Os exemplos acima mostram que, em geral, as mulheres brasileiras possuem muito mais direitos de cidadania do que as mulheres (e também os homens) do Burundi. Ou seja, as brasileiras vivem melhor que as mulheres do Burundi. Contudo, tendo em vista o objetivo do índice, a falta de direitos de uma renda decente e de um nível mínimo de matricula educacional no Burundi, não foi obstáculo para que o país apresentasse indicadores de gênero de melhor nível. Portanto, quando o GGGI diz que o Burundi está bem posicionado, em 24º lugar no ranking de desigualdade de gênero, pode parecer que a situação de suas mulheres é de maior autonomia. Mas os dados mostram que tanto homens quanto mulheres no Burundi carecem dos direitos humanos elementares.

Já no Brasil, pode parecer que a posição 82º do ranking do GGGI signifique que as mulheres brasileiras possuem menor autonomia. Contudo, o sexo feminino no Brasil tem superado os homens na saúde, na educação e no acesso à previdência. Tem avançado no mercado de trabalho e já são maioria da população economicamente ativa com mais de 11 anos de estudo.
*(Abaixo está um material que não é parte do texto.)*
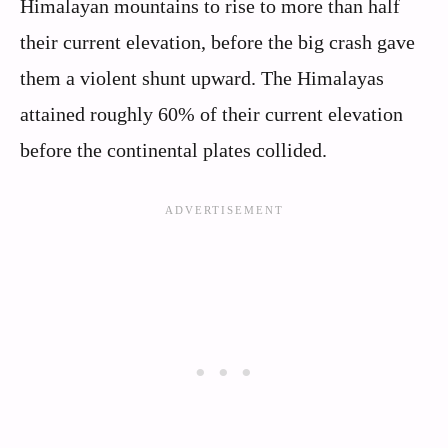
Himalayan mountains to rise to more than half
their current elevation, before the big crash gave
them a violent shunt upward. The Himalayas
attained roughly 60% of their current elevation
before the continental plates collided.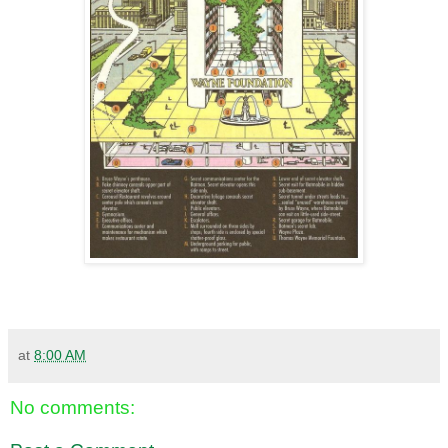
at
8:00 AM
No comments: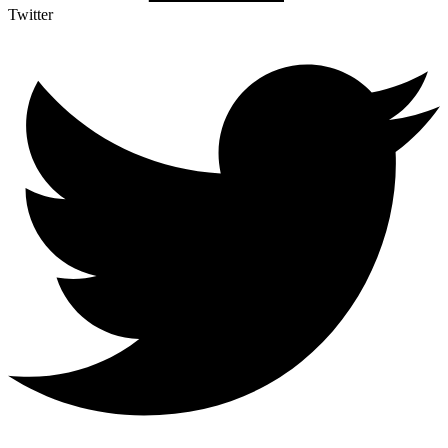
Twitter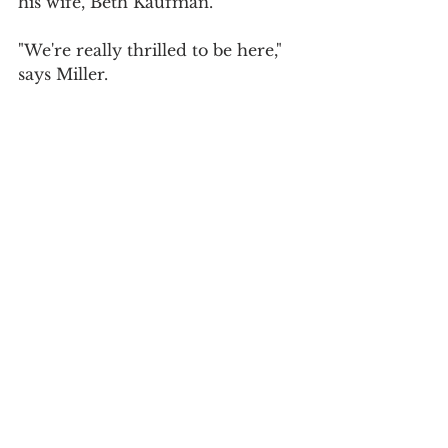
his wife, Beth Kaufman.
"We're really thrilled to be here," 
says Miller.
Mesmo que ainda falte muito para se avançar na construção de uma sociedade com maior equidade de gênero, a situação das mulheres brasileiras é muito melhor do que a situação das mulheres do Burundi, mas isto não está refletido nos indicadores do Global Gender Gap Index. Países como a Islândia (primeira colocada no GGGI, 2011), que possuem baixa desigualdade de gênero em uma situação social de respeito aos direitos humanos e ao processo de inclusão social para ambos os sexos, podem ter indicador próximo do de Burundi, onde a menor desigualdade de gênero ocorre em uma situação de total exclusão social e de ausência dos direitos humanos básicos e universais. São dois contextos completamente diferentes. Mas o Índice Global de Desigualdade de Gênero, do Fórum Econômico Mundial, apresenta com se fosse possível separar a desigualdade de gênero das condições gerais da cidadania social.

Desta forma, deve-se ter cuidado ao utilizar este índice de desigualdade de gênero do Fórum Econômico Social como indicador da situação das mulheres, pois o que a metodologia do GGGI apresenta em seu indicador sintético é uma comparação entre alhos e bugalhos.